Saved entries
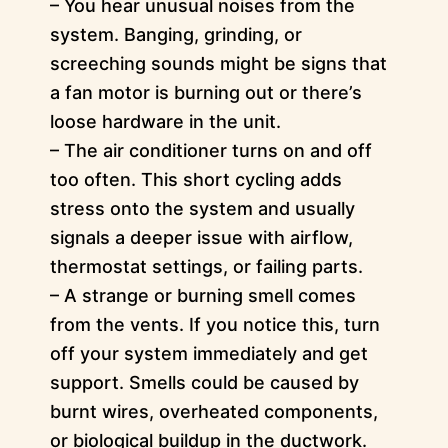
– You hear unusual noises from the
system. Banging, grinding, or
screeching sounds might be signs that
a fan motor is burning out or there’s
loose hardware in the unit.
– The air conditioner turns on and off
too often. This short cycling adds
stress onto the system and usually
signals a deeper issue with airflow,
thermostat settings, or failing parts.
– A strange or burning smell comes
from the vents. If you notice this, turn
off your system immediately and get
support. Smells could be caused by
burnt wires, overheated components,
or biological buildup in the ductwork.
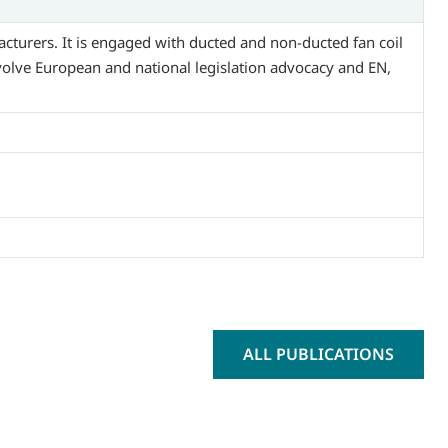
acturers. It is engaged with ducted and non-ducted fan coil
nvolve European and national legislation advocacy and EN,
ALL PUBLICATIONS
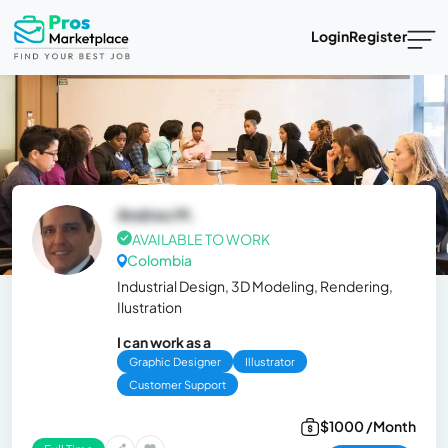
Login
Register
Andres M.
AVAILABLE TO WORK
Colombia
Industrial Design, 3D Modeling, Rendering,
Ilustration
I can work as a
Graphic Designer
Illustrator
Customer Support
$1000 /Month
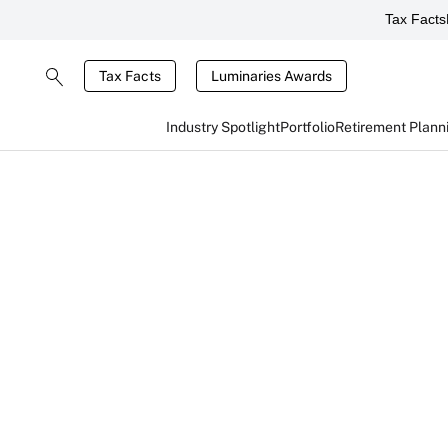
Tax Facts
Tax Facts
Luminaries Awards
Industry Spotlight
Portfolio
Retirement Plann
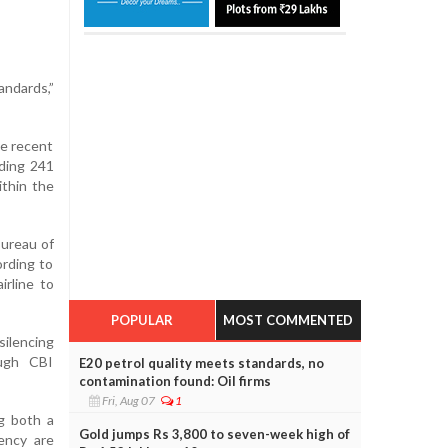
andards,”
he recent
uding 241
ithin the
Bureau of
ording to
rline to
POPULAR
MOST COMMENTED
ilencing
ough CBI
E20 petrol quality meets standards, no
contamination found: Oil firms
Fri, Aug 07
1
ng both a
Gold jumps Rs 3,800 to seven-week high of
ency are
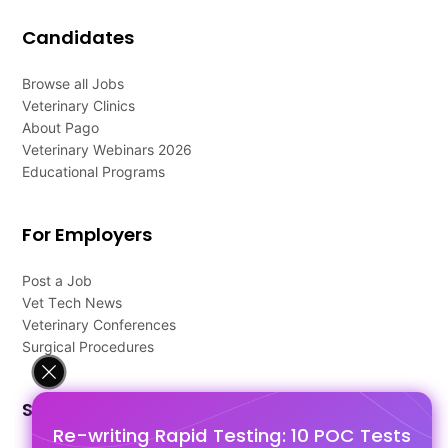
Candidates
Browse all Jobs
Veterinary Clinics
About Pago
Veterinary Webinars 2026
Educational Programs
For Employers
Post a Job
Vet Tech News
Veterinary Conferences
Surgical Procedures
Support
Re-writing Rapid Testing: 10 POC Tests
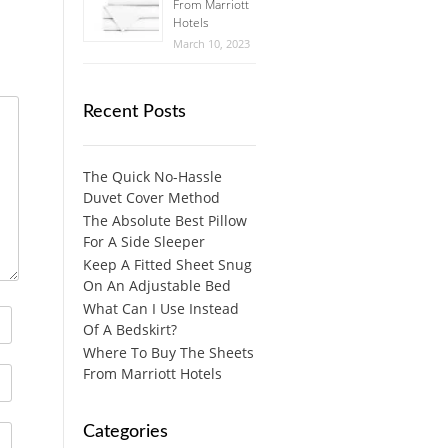
From Marriott
Hotels
March 10, 2023
Recent Posts
The Quick No-Hassle
Duvet Cover Method
The Absolute Best Pillow
For A Side Sleeper
Keep A Fitted Sheet Snug
On An Adjustable Bed
What Can I Use Instead
Of A Bedskirt?
Where To Buy The Sheets
From Marriott Hotels
Categories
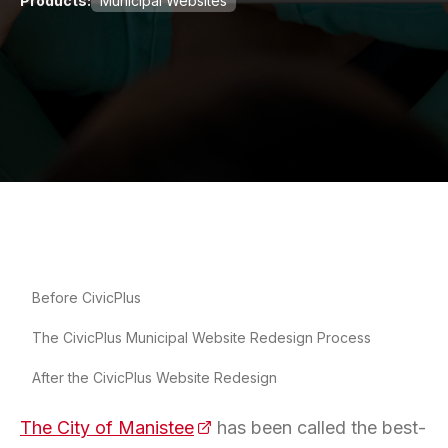
Products:
Municipal Websites
Before CivicPlus
The CivicPlus Municipal Website Redesign Process
After the CivicPlus Website Redesign
The City of Manistee
(opens in a new tab)
has been called the best-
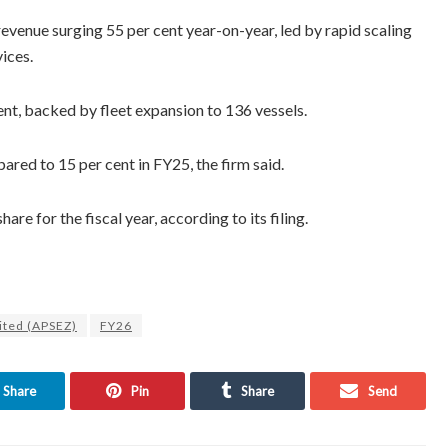
evenue surging 55 per cent year-on-year, led by rapid scaling
ices.
nt, backed by fleet expansion to 136 vessels.
red to 15 per cent in FY25, the firm said.
e for the fiscal year, according to its filing.
ited (APSEZ)
FY26
Share
Pin
Share
Send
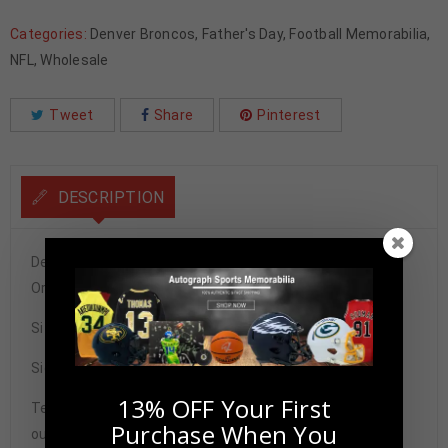
Categories:
Denver Broncos
,
Father's Day
,
Football Memorabilia
,
NFL
,
Wholesale
Tweet
Share
Pinterest
DESCRIPTION
Denver Broncos Patrick Surtain II Autographed Pro Style
Orange Jersey JSA Authenticated
Size XL
Signature may vary.
13% OFF Your First
Tennzone Sports Memorabilia is dedicated in providing
Purchase When You
our customers with only 100% Authentic hand-signed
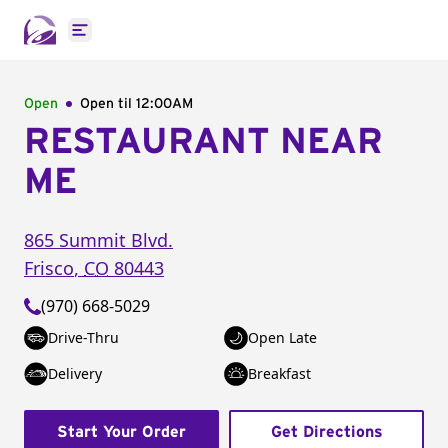
Open main menu
Open
Open til
12:00AM
RESTAURANT NEAR
ME
865 Summit Blvd.
Frisco
,
CO
80443
(970) 668-5029
Drive-Thru
Open Late
Delivery
Breakfast
Start Your Order
Get Directions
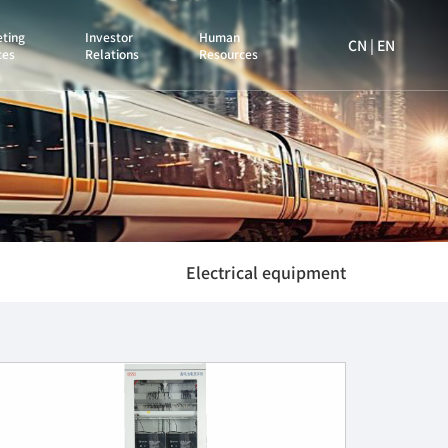
ting
Investor
Human
CN
|
EN
ces
Relations
Resources
Electrical equipment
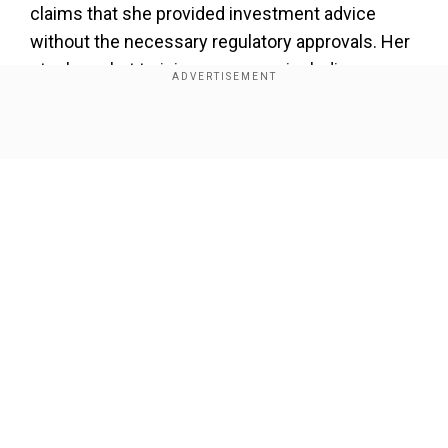
claims that she provided investment advice
without the necessary regulatory approvals. Her
stock market training programs, including
courses such as LMIT and MPAT, reportedly
promised high returns, with some claims
Show Full Article
suggesting returns of up to 300 per cent.
However, SEBI’s findings indicate discrepancies
between these claims and her actual trading
performance.
Add WION as a Preferred Source
Our Network Sites
According to SEBI, Patel and her company,
Asmita Patel Global School of Trading Pvt Ltd,
made a net profit of Rs 12,28,365 from trading
between 2019-20 and January 2024, said a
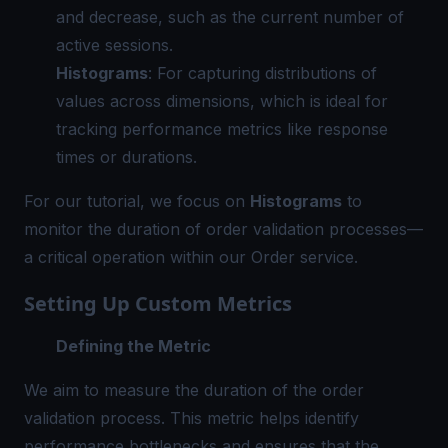
and decrease, such as the current number of
active sessions.
Histograms
: For capturing distributions of
values across dimensions, which is ideal for
tracking performance metrics like response
times or durations.
For our tutorial, we focus on
Histograms
to
monitor the duration of order validation processes—
a critical operation within our Order service.
Setting Up Custom Metrics
Defining the Metric
We aim to measure the duration of the order
validation process. This metric helps identify
performance bottlenecks and ensures that the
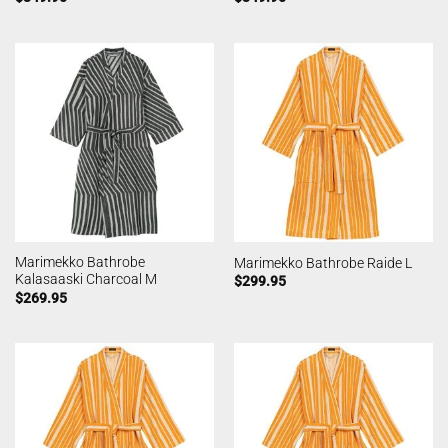
Marimekko Bathrobe
Marimekko Bathrobe Raide L
Kalasaaski Charcoal M
$
299.95
$
269.95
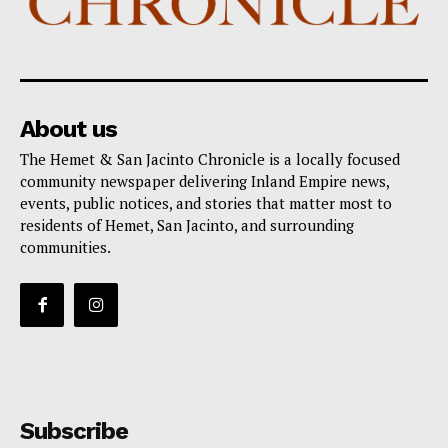
About us
The Hemet & San Jacinto Chronicle is a locally focused
community newspaper delivering Inland Empire news,
events, public notices, and stories that matter most to
residents of Hemet, San Jacinto, and surrounding
communities.
Subscribe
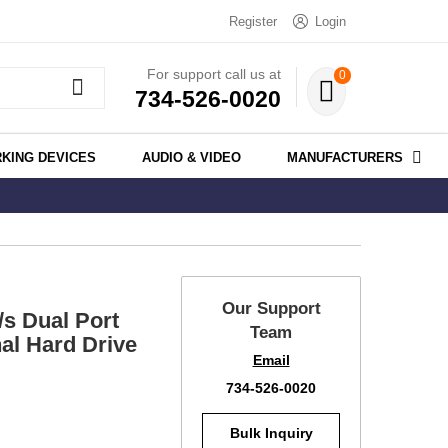
Register
Login
For support call us at
0
734-526-0020
KING DEVICES
AUDIO & VIDEO
MANUFACTURERS
Our Support
 Dual Port
Team
al Hard Drive
Email
734-526-0020
Bulk Inquiry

What you should do: Would you report every line of the entries above containing the word "Denver"?

Exercise result:
Denver Broncos
Denver Broncos Patrick Surtain II Autographed Pro Style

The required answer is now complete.